» **Requirement**
Please find every line in the entries below that contains the string "Runner", and copy it.

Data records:
== Segment start ==

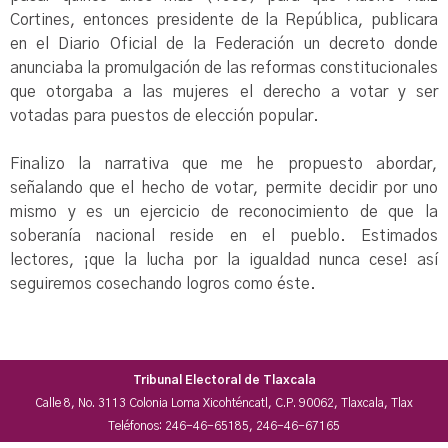
Cortines, entonces presidente de la República, publicara
en el Diario Oficial de la Federación un decreto donde
anunciaba la promulgación de las reformas constitucionales
que otorgaba a las mujeres el derecho a votar y ser
votadas para puestos de elección popular.
Finalizo la narrativa que me he propuesto abordar,
señalando que el hecho de votar, permite decidir por uno
mismo y es un ejercicio de reconocimiento de que la
soberanía nacional reside en el pueblo. Estimados
lectores, ¡que la lucha por la igualdad nunca cese! así
seguiremos cosechando logros como éste.
Tribunal Electoral de Tlaxcala
Calle 8, No. 3113 Colonia Loma Xicohténcatl, C.P. 90062, Tlaxcala, Tlax
Teléfonos: 246-46-65185, 246-46-67165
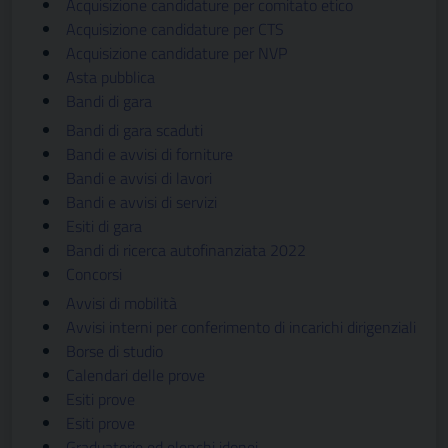
Acquisizione candidature per comitato etico
Acquisizione candidature per CTS
Acquisizione candidature per NVP
Asta pubblica
Bandi di gara
Bandi di gara scaduti
Bandi e avvisi di forniture
Bandi e avvisi di lavori
Bandi e avvisi di servizi
Esiti di gara
Bandi di ricerca autofinanziata 2022
Concorsi
Avvisi di mobilità
Avvisi interni per conferimento di incarichi dirigenziali
Borse di studio
Calendari delle prove
Esiti prove
Esiti prove
Graduatorie ed elenchi idonei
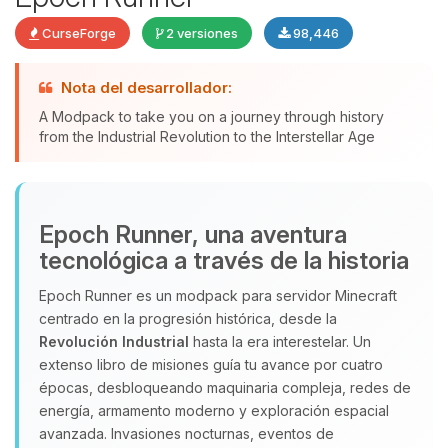
CurseForge
2 versiones
98,446
Nota del desarrollador:
Yupi, por fin alguien con quien
A Modpack to take you on a journey through history
hablar! Soy Choupy, tu pequeno
from the Industrial Revolution to the Interstellar Age
asistente de BoxToPlay. Cuentame
que necesitas y moveré mis
pequenos circuitos para ayudarte.
08/08/2026 14:51
Epoch Runner, una aventura
tecnológica a través de la historia
Epoch Runner es un modpack para servidor Minecraft
centrado en la progresión histórica, desde la
Revolución Industrial
hasta la era interestelar. Un
extenso libro de misiones guía tu avance por cuatro
épocas, desbloqueando maquinaria compleja, redes de
energía, armamento moderno y exploración espacial
avanzada. Invasiones nocturnas, eventos de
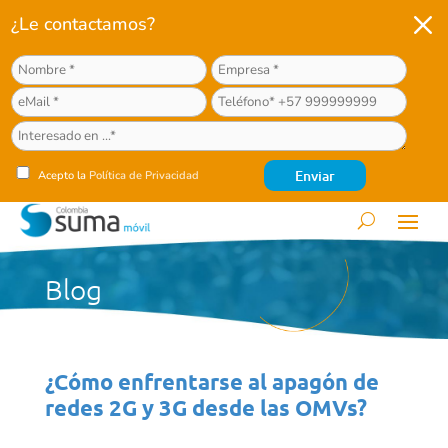
M
¿Le contactamos?
Acepto la
Política de Privacidad
Blog
¿Cómo enfrentarse al apagón de
redes 2G y 3G desde las OMVs?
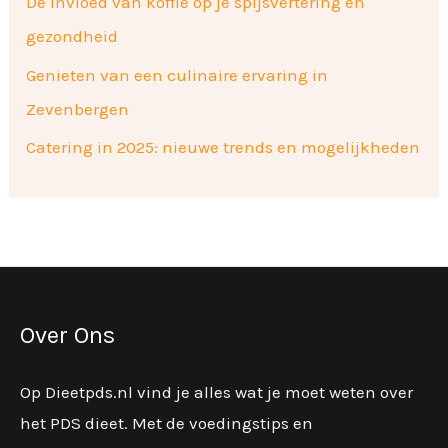
De invloed van koffie op je spijsvertering en
gezondheid
Genieten van een culinaire ervaring in
Zevenbergen
Catering in 2025: nieuwe trends en mogelijkheden
Over Ons
Op Dieetpds.nl vind je alles wat je moet weten over
het PDS dieet. Met de voedingstips en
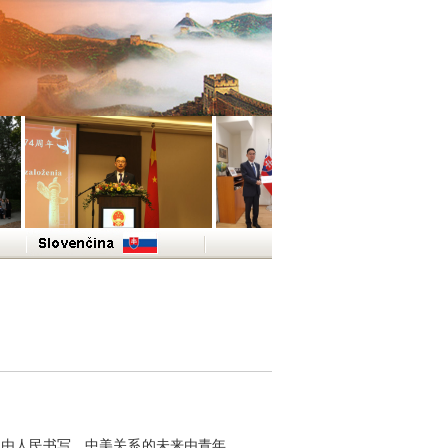
事由人民书写，中美关系的未来由青年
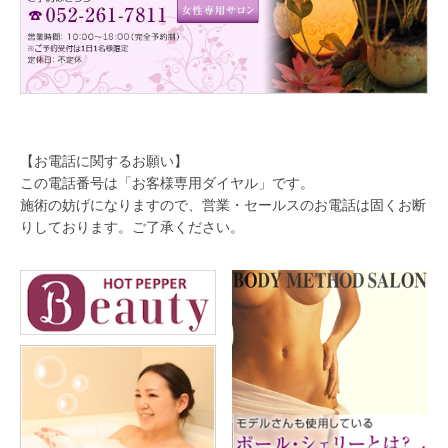
【お電話に関するお願い】
この電話番号は「お客様専用ダイヤル」です。
施術の妨げになりますので、営業・セールスのお電話は固くお断
りしております。ご了承ください。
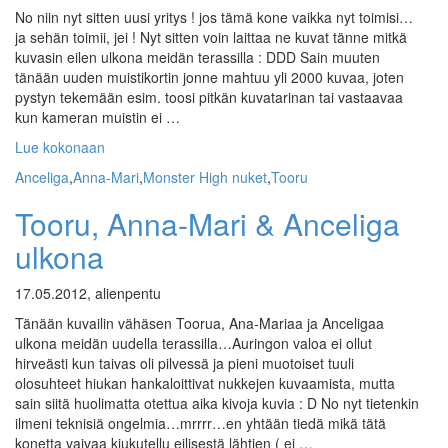
No niin nyt sitten uusi yritys ! jos tämä kone vaikka nyt toimisi…
ja sehän toimii, jei ! Nyt sitten voin laittaa ne kuvat tänne mitkä
kuvasin eilen ulkona meidän terassilla : DDD Sain muuten
tänään uuden muistikortin jonne mahtuu yli 2000 kuvaa, joten
pystyn tekemään esim. toosi pitkän kuvatarinan tai vastaavaa
kun kameran muistin ei …
Lue kokonaan
Anceliga
,
Anna-Mari
,
Monster High nuket
,
Tooru
Tooru, Anna-Mari & Anceliga
ulkona
17.05.2012, alienpentu
Tänään kuvailin vähäsen Toorua, Ana-Mariaa ja Anceligaa
ulkona meidän uudella terassilla…Auringon valoa ei ollut
hirveästi kun taivas oli pilvessä ja pieni muotoiset tuuli
olosuhteet hiukan hankaloittivat nukkejen kuvaamista, mutta
sain siitä huolimatta otettua aika kivoja kuvia : D No nyt tietenkin
ilmeni teknisiä ongelmia…mrrrr…en yhtään tiedä mikä tätä
konetta vaivaa kiukutellu eilisestä lähtien ( ei …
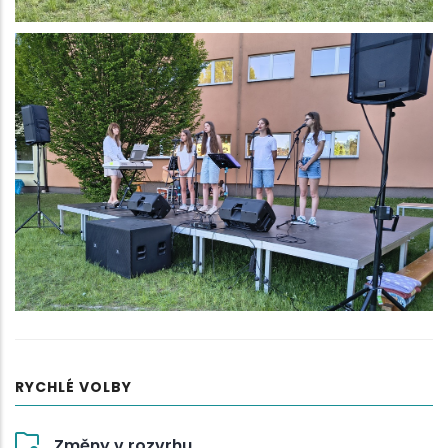
RYCHLÉ VOLBY
Změny v rozvrhu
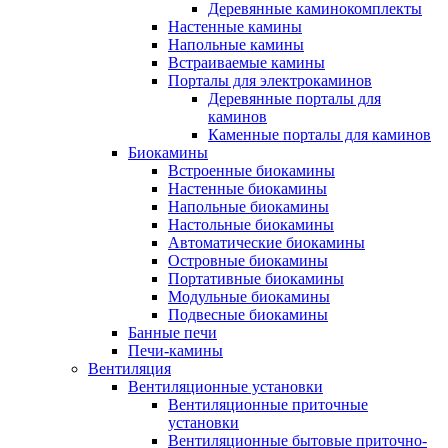
Деревянные каминокомплекты
Настенные камины
Напольные камины
Встраиваемые камины
Порталы для электрокаминов
Деревянные порталы для
каминов
Каменные порталы для каминов
Биокамины
Встроенные биокамины
Настенные биокамины
Напольные биокамины
Настольные биокамины
Автоматические биокамины
Островные биокамины
Портативные биокамины
Модульные биокамины
Подвесные биокамины
Банные печи
Печи-камины
Вентиляция
Вентиляционные установки
Вентиляционные приточные
установки
Вентиляционные бытовые приточно-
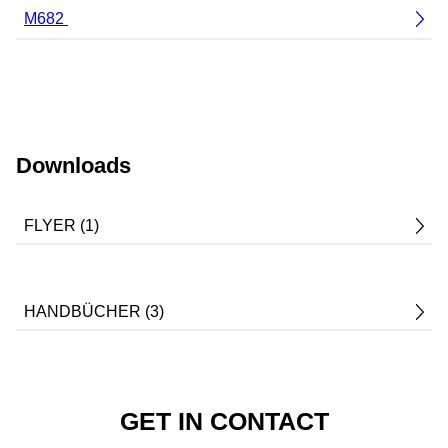
M682
Downloads
FLYER (1)
HANDBÜCHER (3)
GET IN CONTACT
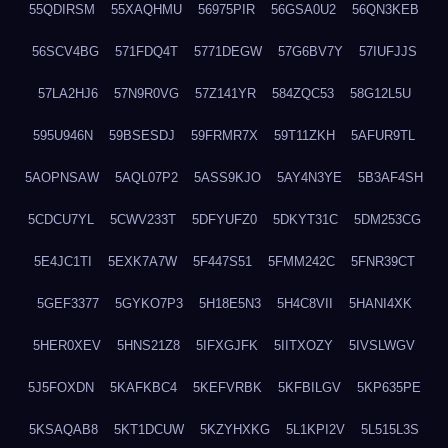
55QDIRSM
55XAQHMU
56975PIR
56GSA0U2
56QN3KEB
56SCV4BG
571FDQ4T
5771DEGW
57G6BV7Y
57IUFJJS
57LA2HJ6
57N9R0VG
57Z141YR
584ZQC53
58G12L5U
595U946N
59BSESDJ
59FRMR7X
59T11ZKH
5AFUR9TL
5AOPNSAW
5AQL07P2
5ASS9KJO
5AY4N3YE
5B3AF4SH
5CDCU7YL
5CWV233T
5DFYUFZ0
5DKYT31C
5DM253CG
5E4JC1TI
5EXK7A7W
5F447S51
5FMM242C
5FNR39CT
5GEF3377
5GYKO7P3
5H18E5N3
5H4C8VII
5HANI4XK
5HER0XEV
5HNS21Z8
5IFXGJFK
5IITXOZY
5IVSLWGV
5J5FOXDN
5KAFKBC4
5KEFVRBK
5KFBILGV
5KP635PE
5KSAQAB8
5KT1DCUW
5KZYHXKG
5L1KPI2V
5L515L3S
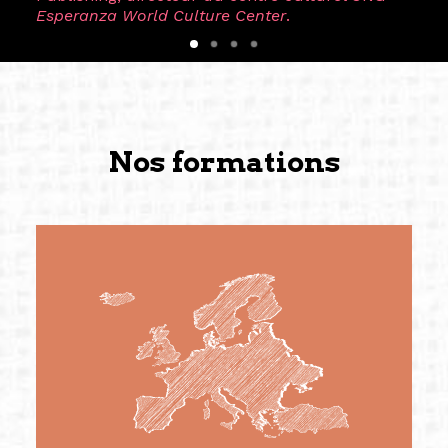
Esperanza World Culture Center
.
Nos formations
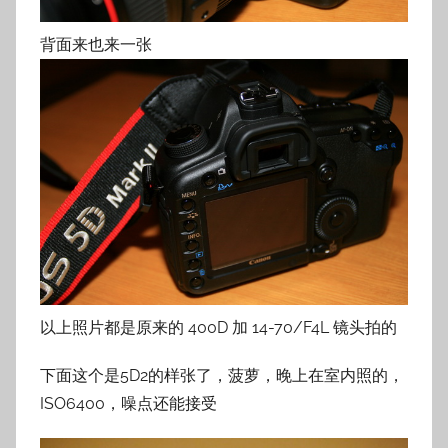
背面来也来一张
以上照片都是原来的 400D 加 14-70/F4L 镜头拍的
下面这个是5D2的样张了，菠萝，晚上在室内照的，
ISO6400，噪点还能接受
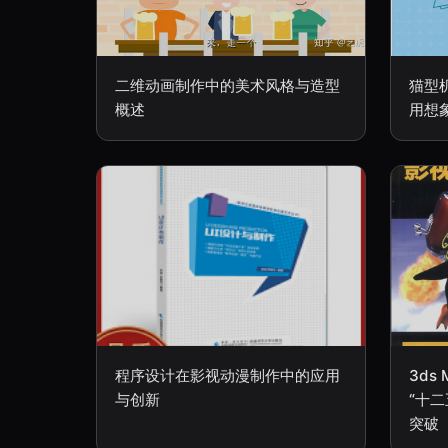
二维动画制作中的美术风格与造型
猫型
概述
用想
程序设计在影视动漫制作中的应用
3ds
与创新
“十
突破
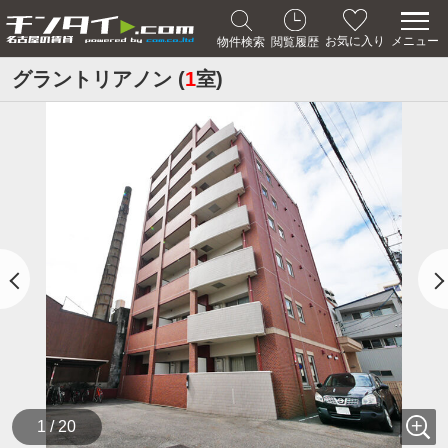
メニュー
お気に入り
物件検索
閲覧履歴
グラントリアノン (
1
室)
1 / 20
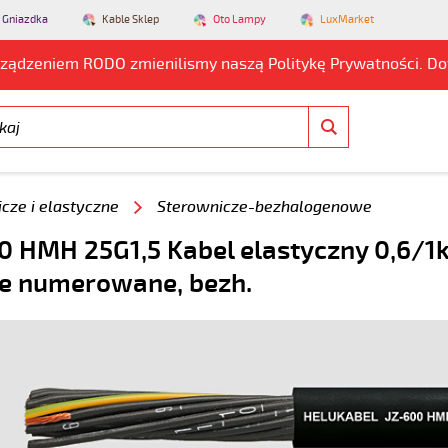
 Gniazdka
Kable Sklep
Oto Lampy
LuxMarket
rządzeniem RODO zmienilismy naszą Politykę Prywatności. D
cze i elastyczne
Sterownicze-bezhalogenowe
0 HMH 25G1,5 Kabel elastyczny 0,6/1
e numerowane, bezh.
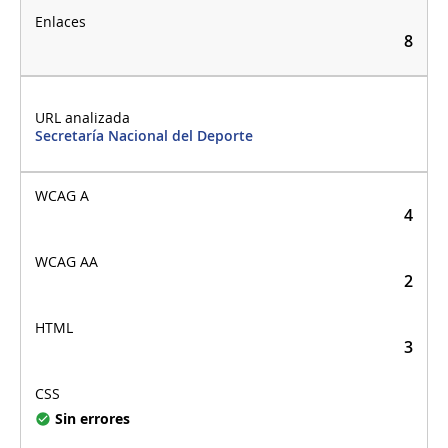
8
Secretaría Nacional del Deporte
4
2
3
Sin errores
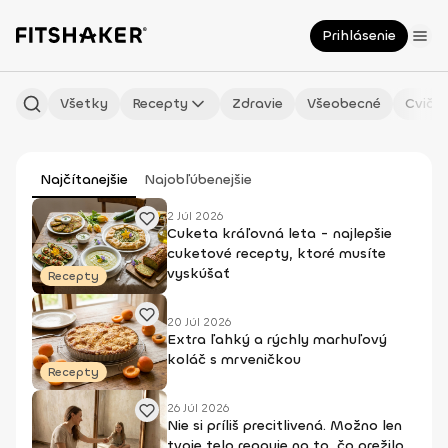
Prihlásenie
Všetky
Recepty
Zdravie
Všeobecné
Cvičen
Najčítanejšie
Najobľúbenejšie
2 Júl 2026
Cuketa kráľovná leta - najlepšie
cuketové recepty, ktoré musíte
vyskúšať
Recepty
20 Júl 2026
Extra ľahký a rýchly marhuľový
koláč s mrveničkou
Recepty
26 Júl 2026
Nie si príliš precitlivená. Možno len
tvoje telo reaguje na to, čo prežilo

== Segment end ==

» **Reply**
Epoch Runner, una aventura
Epoch Runner es un modpack para servidor Minecraft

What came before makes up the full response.